AIM OF THE TASK:
Please report every line in the entries that contains the string "each".

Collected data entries
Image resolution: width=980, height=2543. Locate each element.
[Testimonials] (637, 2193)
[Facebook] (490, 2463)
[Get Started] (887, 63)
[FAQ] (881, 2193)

--

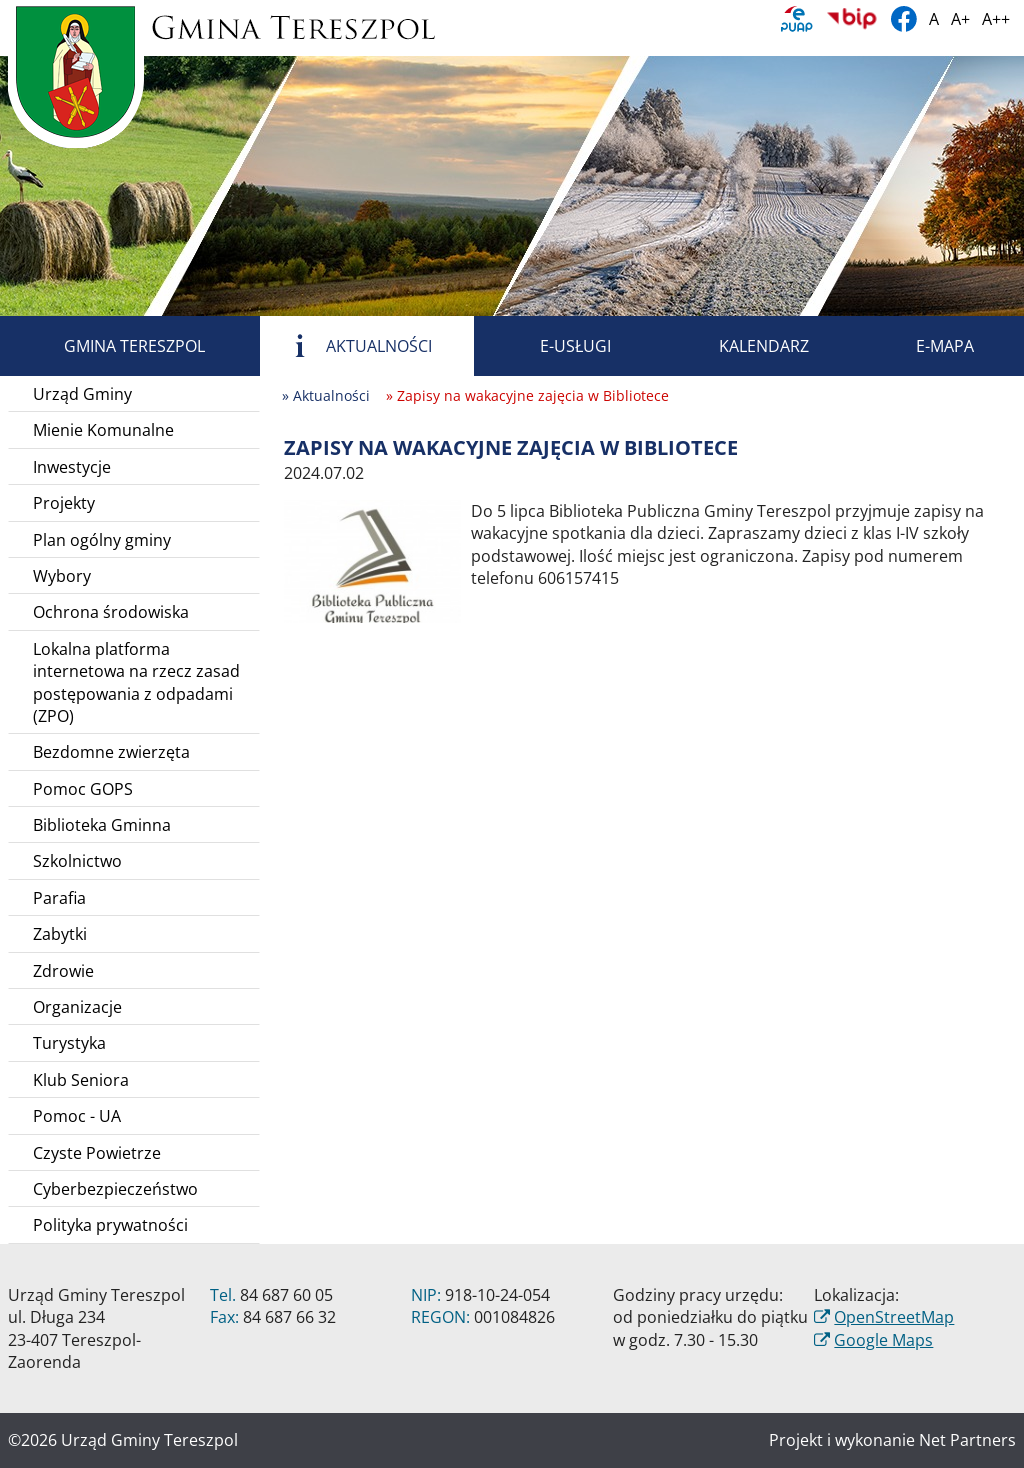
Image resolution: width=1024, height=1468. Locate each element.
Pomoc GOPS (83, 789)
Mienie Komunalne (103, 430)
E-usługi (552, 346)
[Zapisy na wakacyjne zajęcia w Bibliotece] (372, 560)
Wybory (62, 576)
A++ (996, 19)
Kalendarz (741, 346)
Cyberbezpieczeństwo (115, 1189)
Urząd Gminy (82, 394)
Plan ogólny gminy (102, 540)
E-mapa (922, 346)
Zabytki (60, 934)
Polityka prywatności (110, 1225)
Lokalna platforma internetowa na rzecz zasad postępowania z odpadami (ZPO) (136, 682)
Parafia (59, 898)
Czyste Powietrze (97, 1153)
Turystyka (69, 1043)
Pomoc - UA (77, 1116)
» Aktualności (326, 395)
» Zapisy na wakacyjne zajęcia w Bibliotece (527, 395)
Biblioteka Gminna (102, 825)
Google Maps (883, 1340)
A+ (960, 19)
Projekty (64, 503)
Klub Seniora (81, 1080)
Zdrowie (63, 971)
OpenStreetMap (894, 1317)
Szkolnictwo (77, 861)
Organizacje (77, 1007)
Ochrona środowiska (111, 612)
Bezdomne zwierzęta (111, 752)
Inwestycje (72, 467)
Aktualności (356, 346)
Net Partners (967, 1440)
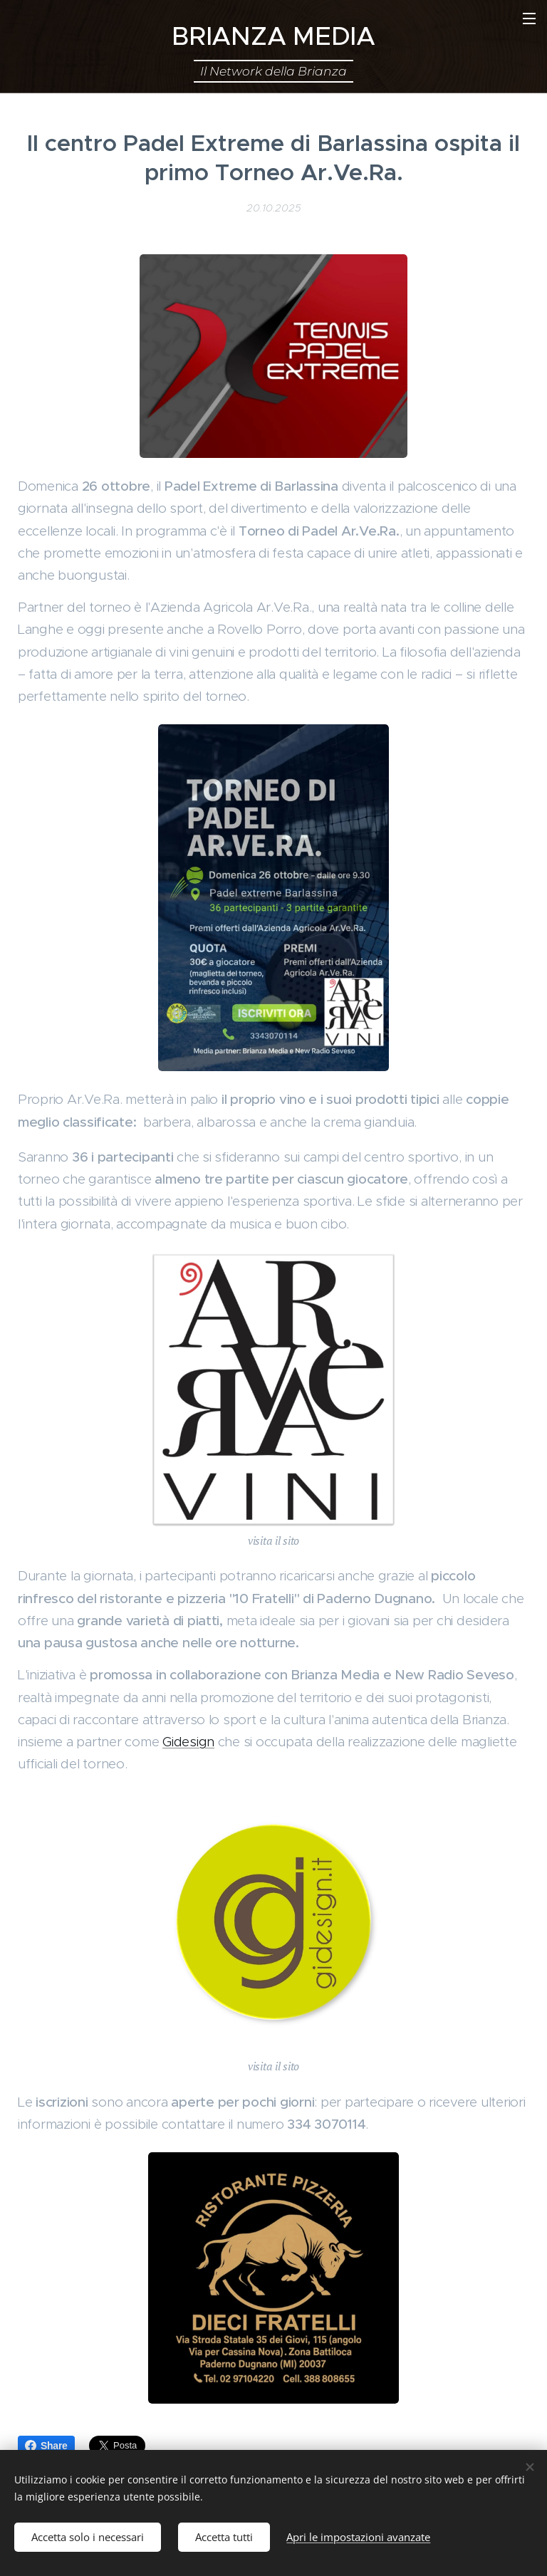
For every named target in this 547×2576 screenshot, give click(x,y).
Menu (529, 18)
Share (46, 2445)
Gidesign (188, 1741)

RESPONSE TO THE TASK:
Image resolution: width=980, height=2543. Locate each element.
Image resolution: width=1024, height=1468. Locate each element.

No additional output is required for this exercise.